Officials created a list of 30 reasons pets were turned over to shelters. Each of the 30 reasons was further separated into two categories – owner-specific reasons and pet-specific reasons. For example, owner-related reasons for relinquishing an animal include moving, allergies, or home owner insurance policy restrictions. Pet-related reasons include animal health, demonstrated aggression, or hyperactivity.
Animals who were returned to the shelter after being initially adopted were analyzed separately – classified as a “return” animal rather than a “surrender” animal, and those statistics were compiled separately.

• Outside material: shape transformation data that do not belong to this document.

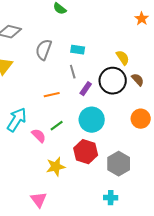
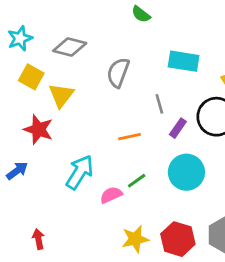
cyan rectangle: (78, 50) -> (184, 61), moved, size x1.5
pink semicircle: (39, 136) -> (111, 195), turned -70
red hexagon: (86, 152) -> (178, 239), moved

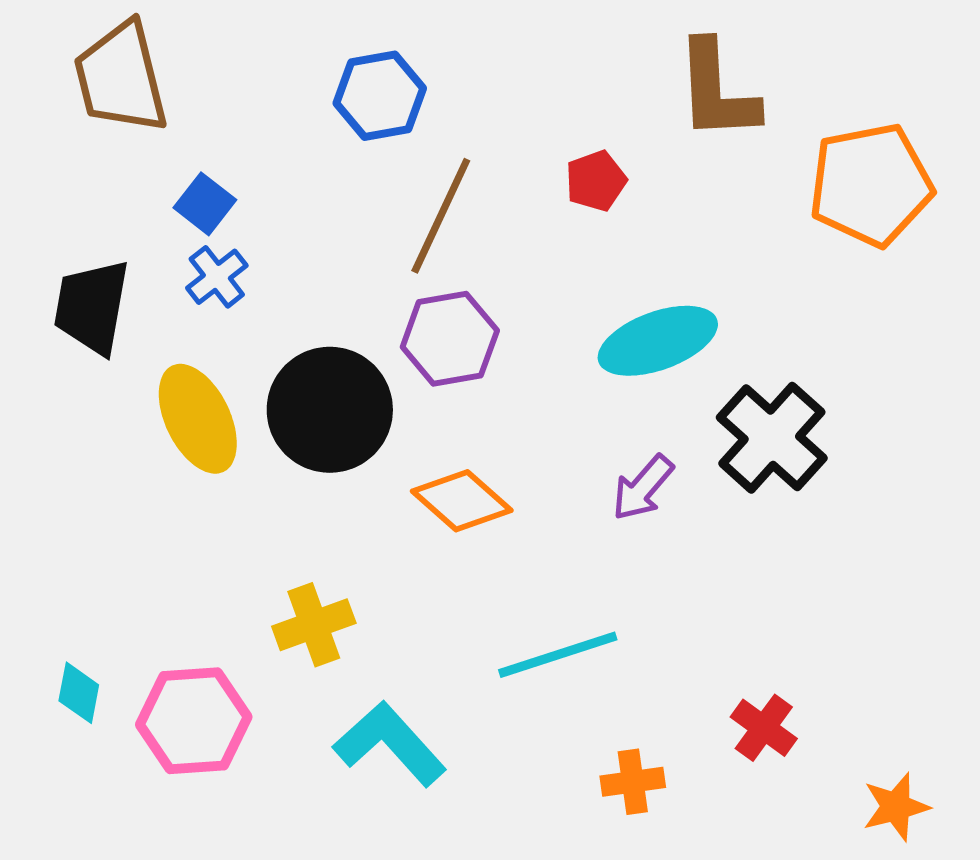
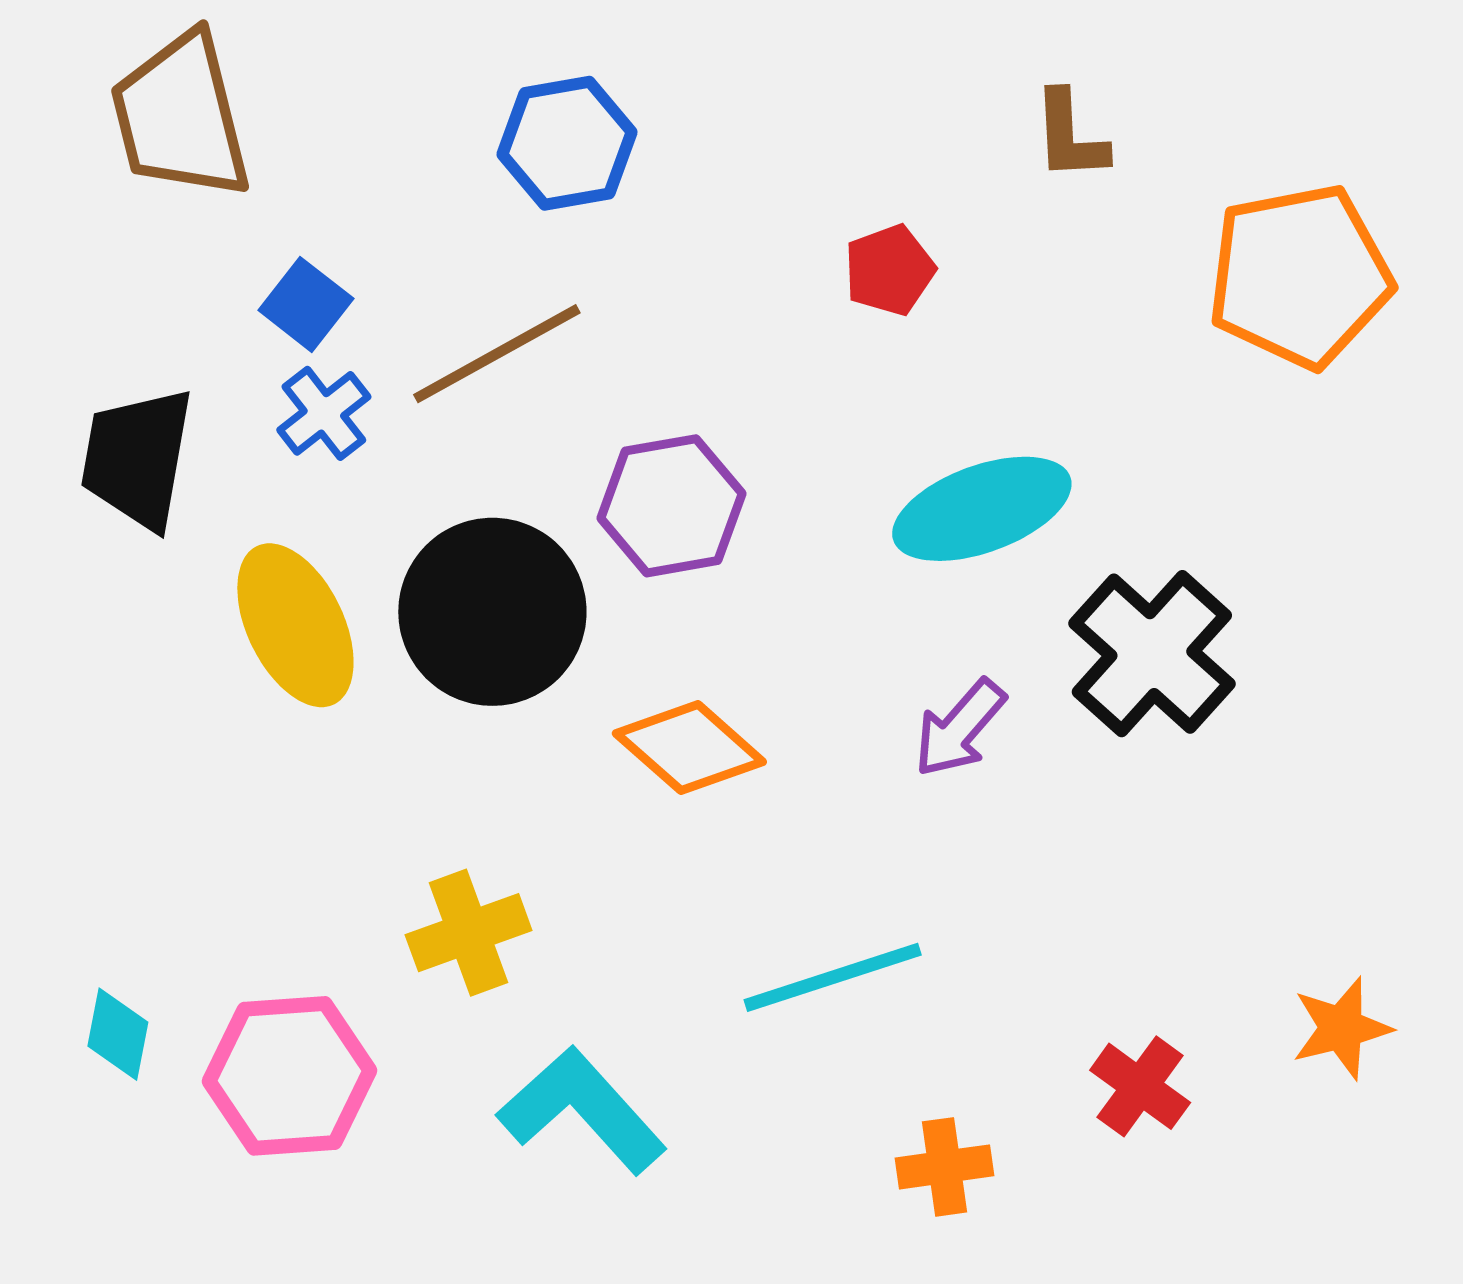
brown L-shape: (717, 91) -> (1070, 136), size x0.6
brown line: (441, 216) -> (497, 354), moved, turned 36
orange star: (896, 807) -> (1341, 1028), moved

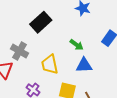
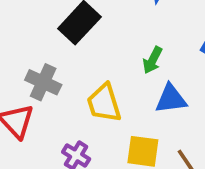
green arrow: (76, 45) -> (153, 60), turned 88

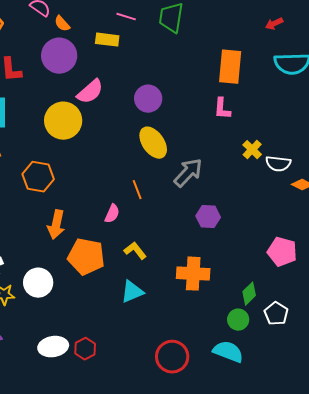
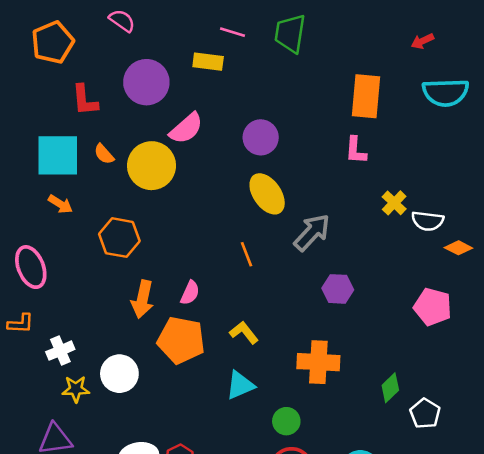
orange semicircle: (62, 24) -> (104, 154), moved
pink semicircle: (112, 214) -> (190, 293), moved
pink pentagon: (282, 252) -> (433, 307), moved
green circle: (238, 320) -> (286, 421), moved

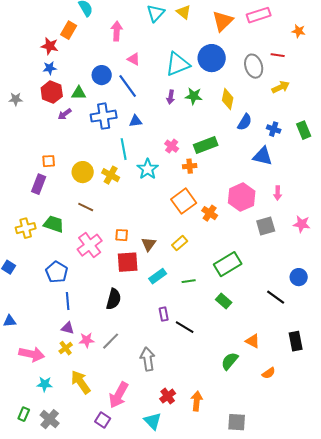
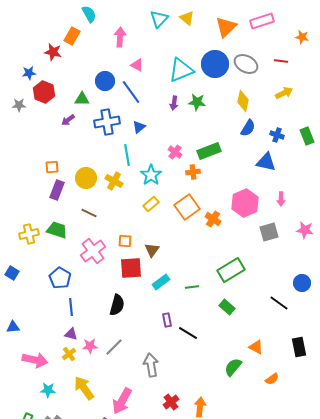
gray ellipse: (254, 66) -> (246, 64), moved, turned -45
blue star: (50, 68) -> (29, 73), moved
red hexagon: (52, 92) -> (44, 92), moved
yellow diamond: (228, 99) -> (243, 101), moved
blue triangle: (136, 121) -> (139, 127), turned -32
purple rectangle: (39, 184) -> (57, 190), moved
yellow rectangle: (180, 243) -> (151, 204), moved

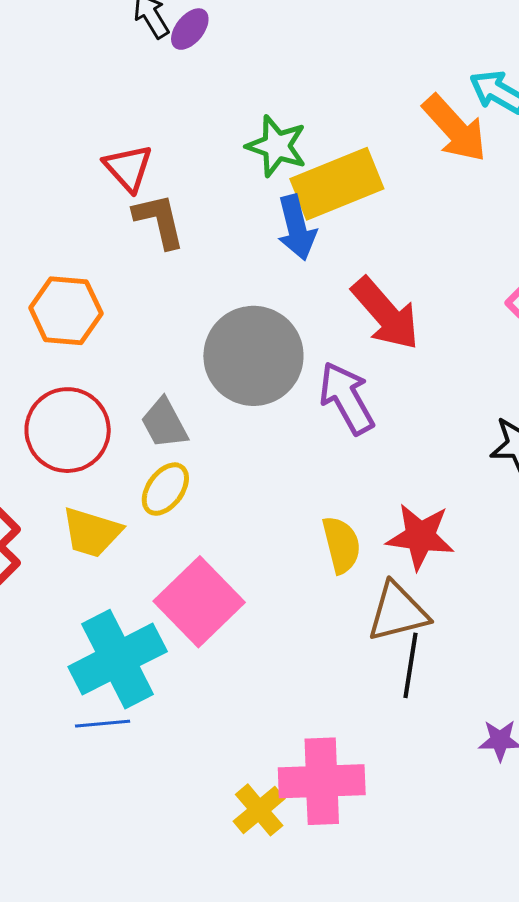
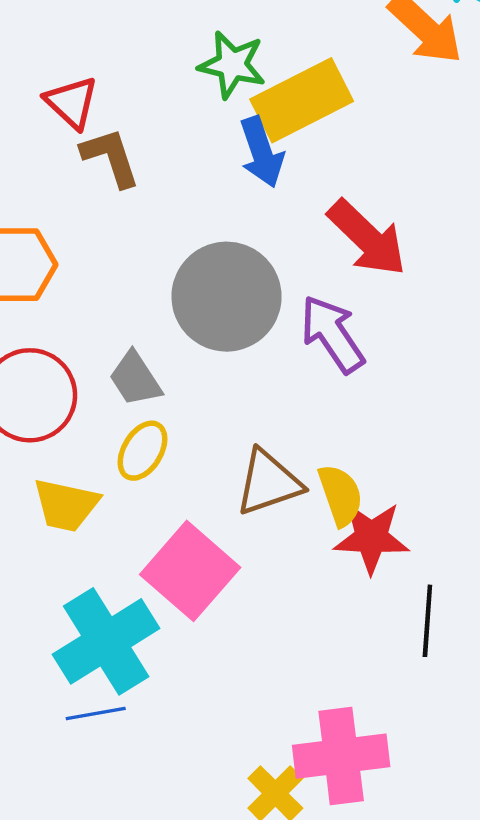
red star: (420, 537) -> (371, 538), moved
brown triangle: (398, 612) -> (268, 483), moved

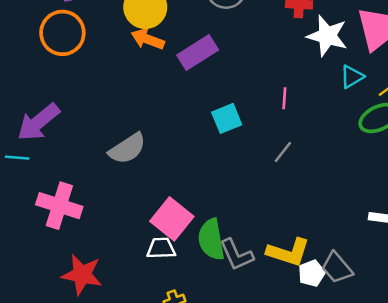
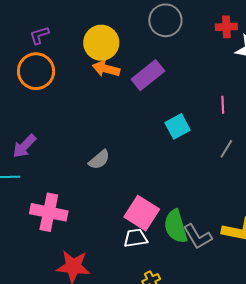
purple arrow: (38, 122) -> (24, 146), size x0.7
gray semicircle: (127, 149) -> (99, 160), size x0.7

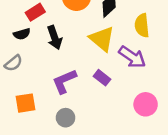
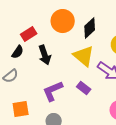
black semicircle: (22, 34) -> (18, 52), turned -40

The study showed that 86 percent of the surrendered animals were turned over due to owner-specific reasons – not a single reason deemed pet-specific cracked the top 10.
The Top 10 reasons reported for surrender were:
- Too many pets (18 percent)
- Unwanted/Incompatible (10 percent)
- Moving/Deployed (10 percent)
- Stray/Found/Abandoned (8 percent)
- Inability to care for (8 percent)
- Financial/Home insurance policy restrictions (6 percent)
- Euthanasia request (5 percent)
- Other/Unclear reason (4 percent)
- Unwanted litter/Pregnant female (4 percent)
- Allergic to animal (4 percent)
For animals who were brought back to the shelter after an adoption, results were mixed. Pet-specific reasons were more common and included behavioral, barking, or training issues (9 percent), problems with family pets (8 percent), animal health or age (8 percent) and aggression towards humans (4 percent).
However, the survey showed that the most common reasons, including returned animals, were owner-specific. “Unwanted/incompatible” was the most common reason given at 12 percent and the inability to care for the animal came in second at 11 percent.
PetHealth Inc. works with animal welfare organizations to reduce operating costs in an effort to benefit pets and pet owners. The results of the study were published in PetPoint Journal #7, which was distributed in November. The electronic journal is published bi-weekly by PetHealth Inc., and distributed to animal welfare organizations.